Terkadang ia lari begitu saja ketika melihat wajahku. Larinya sungguh cepat, sampai-sampai aku tak sempat bertanya 'kenapa'. Apa aku memang sebegitu menakutkannya? Apa mungkin kakak selama ini benar, menyebut diriku sebagai monster yang menakutkan..

[Itu adalah pecahan puzzle yang pertama]

.

.

.

Dulu, ia berbicara kepadaku seolah aku ini musuh paling besar di muka bumi.

Setiap mata kami bertemu, ia akan menatap tajam ke arahku. Ia akan mengatakan padaku betapa ialah yang akan jadi pemilik semua Clow Card dan tak akan kalah dariku.

...Namun sekarang, semuanya berbeda.

Aku sudah resmi menjadi pemilik Clow Card yang baru. Namun sebaliknya, kau tidak membenciku. Caramu berbicara dan menatapku pun perlahan berubah; kau tidak lagi menatapku tajam, suaramu menjadi lebih lembut ketika berbicara kepadaku.

Oh, mungkin karena sekarang kita ini adalah teman.

..Tetapi, sebelum ini juga... hal ini sesekali terjadi, bukan?

Ia memanggilku sebagai rival, namun ialah yang paling sering membantuku dalam urusan sihir dan juga Clow Card. Ia yang memintaku untuk tidak menangis ketika aku merasa tak bisa melakukan apa-apa. Ia yang melindungiku dan menolongku ketika aku masih terlalu lemah dan bodoh dalam menghadapi para Clow Card.

...Padahal saat itu, aku masih menjadi 'musuh'nya, bukan?

[Itu adalah pecahan puzzle yang kedua.]

.

.

.

Kupikir, aneh juga karena tiba-tiba ia tidak menyukai Yukito lagi.

Suatu hari, ketika aku bertanya soal orang yang disukai kepadanya—ia tiba-tiba berkata bahwa semuanya hanya salah paham.
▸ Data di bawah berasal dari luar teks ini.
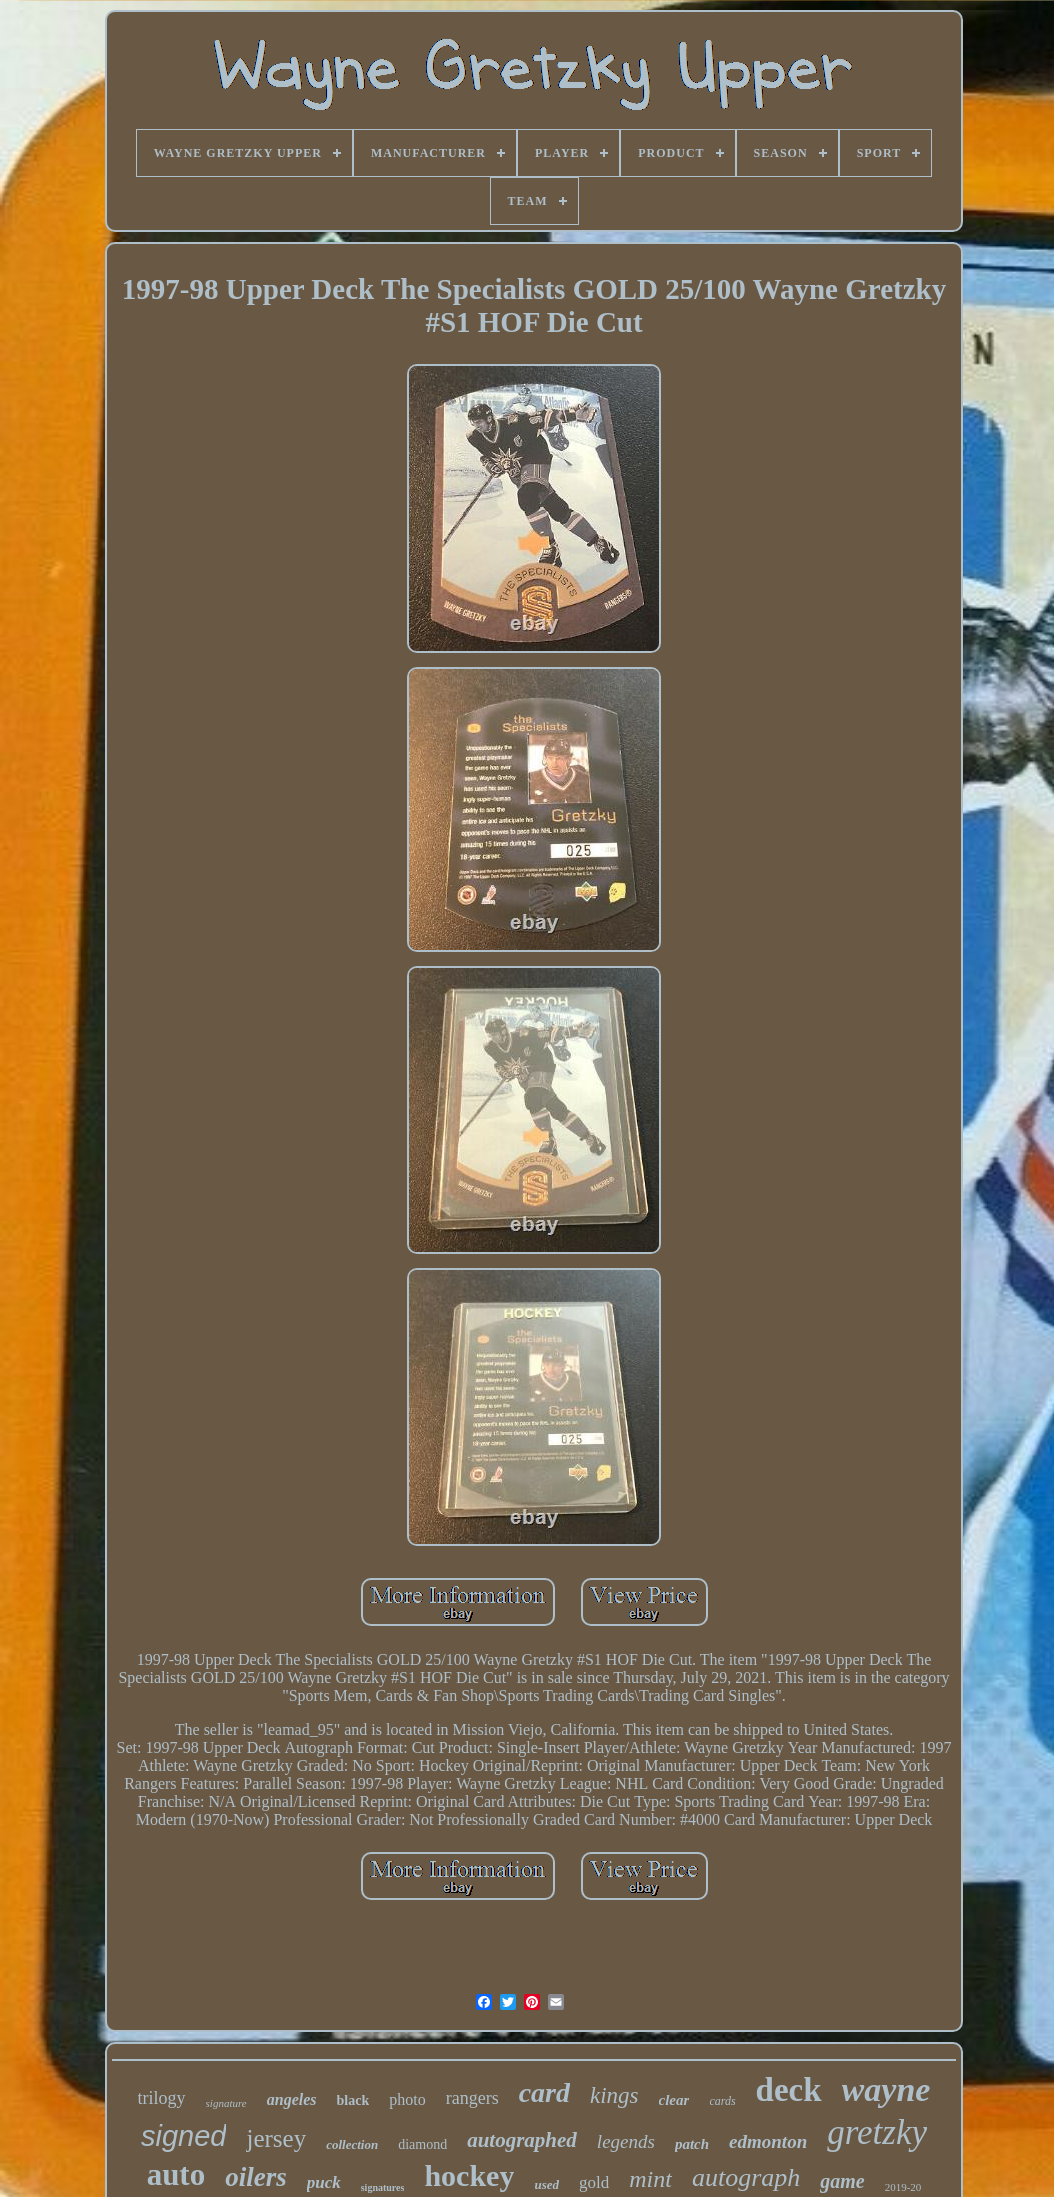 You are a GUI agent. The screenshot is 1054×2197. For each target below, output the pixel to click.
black (353, 2100)
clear (674, 2100)
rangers (472, 2098)
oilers (256, 2177)
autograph (746, 2177)
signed (183, 2136)
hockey (469, 2175)
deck (789, 2090)
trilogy (162, 2098)
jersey (276, 2138)
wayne (886, 2089)
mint (650, 2179)
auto (176, 2174)
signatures (383, 2187)
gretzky (877, 2132)
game (842, 2181)
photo (407, 2099)
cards (722, 2101)
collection (352, 2144)
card (544, 2092)
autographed (522, 2140)
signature (226, 2103)
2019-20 (903, 2187)
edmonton (768, 2141)
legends (626, 2141)
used (546, 2184)
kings (614, 2095)
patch (692, 2144)
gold (594, 2182)
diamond (422, 2144)
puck (324, 2182)
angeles (292, 2099)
Yang ia benar-benar sukai adalah orang lain. Yukito hanya membuatnya tertarik karena kekuatan bulan yang sama dengan miliknya.
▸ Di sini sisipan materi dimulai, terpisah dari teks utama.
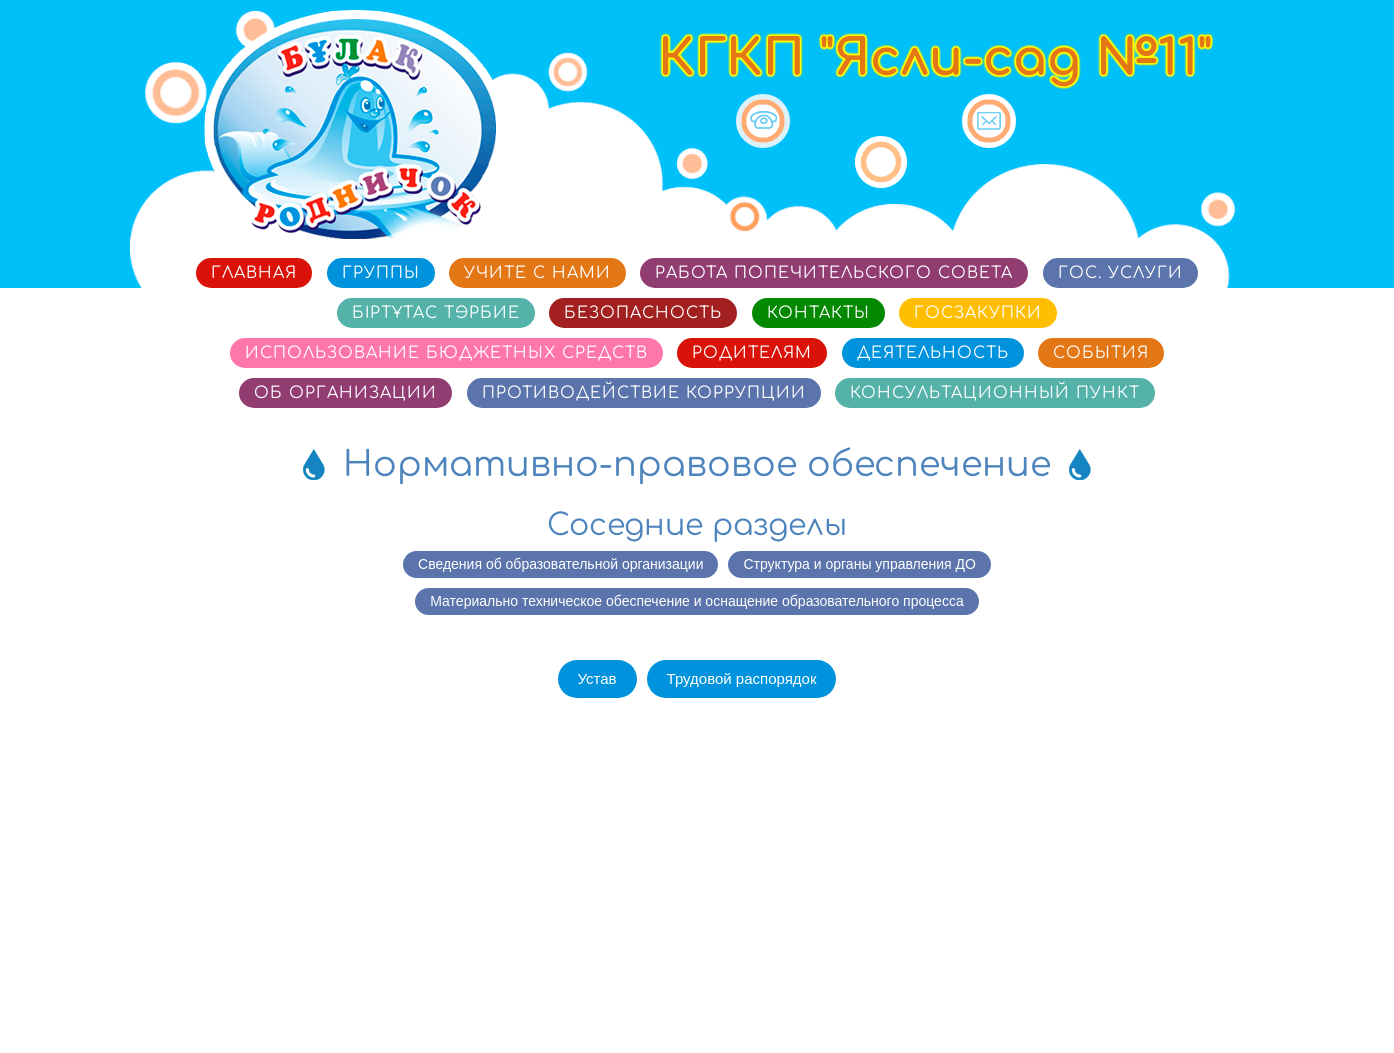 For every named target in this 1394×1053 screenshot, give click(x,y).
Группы (381, 273)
Dan dengan bodohnya, aku bertanya siapa yang sesungguhnya ia sukai.

Wajahnya seketika merona merah—lagi, dan aku benar-benar merasa bersalah karena sudah bertanya. Sebentar, hal seperti ini seharusnya tidak bisa ditanyakan secara santai, bukan?

Bodoh, Sakura bodoh!

"Ah, maaf, aku seharusnya tidak bertanya... ya?"

—Dan akupun membiarkan kau menyimpan jawabanmu sendiri.

...Ah, kenapa ya, ketika aku mengatakan hal itu—kau terlihat begitu sedih dan kecewa?

[Kutemukan; pecahan puzzle yang ketiga.]

.

.

.

Aku tidak mengerti, kenapa boneka beruang yang ia buat tiba-tiba diberikan kepadaku.

Mungkin karena ia sudah tak menyukai Yukito lagi? Aah, tapi, bukankah lebih baik ia memberikan boneka ini kepada orang yang ia sukai saja?

...Atau mungkin, ia terlalu malu untuk memberikannya pada orang yang ia suka?

Tetapi tetap saja—kenapa harus aku?

...Kenapa aku benar-benar merasa terusik.. karena ia memberikan boneka beruang ini kepadaku?

[Pecahan puzzle yang keempat.]

.

.

.

Di hari ketika Yukito tidak menerima perasaanku—kaulah yang pertama kali kuberitahu.

...Kenapa, ya? Padahal biasanya, aku selalu memberitahu Tomoyo terlebih dahulu. Tomoyo mengetahui semua rahasiaku, Tomoyo adalah orang pertama yang akan tahu jika sesuatu terjadi kepadaku.

Tetapi di hari itu, aku memutuskan untuk bercerita kepadamu sampai air mata ini tak bisa tertahan lagi.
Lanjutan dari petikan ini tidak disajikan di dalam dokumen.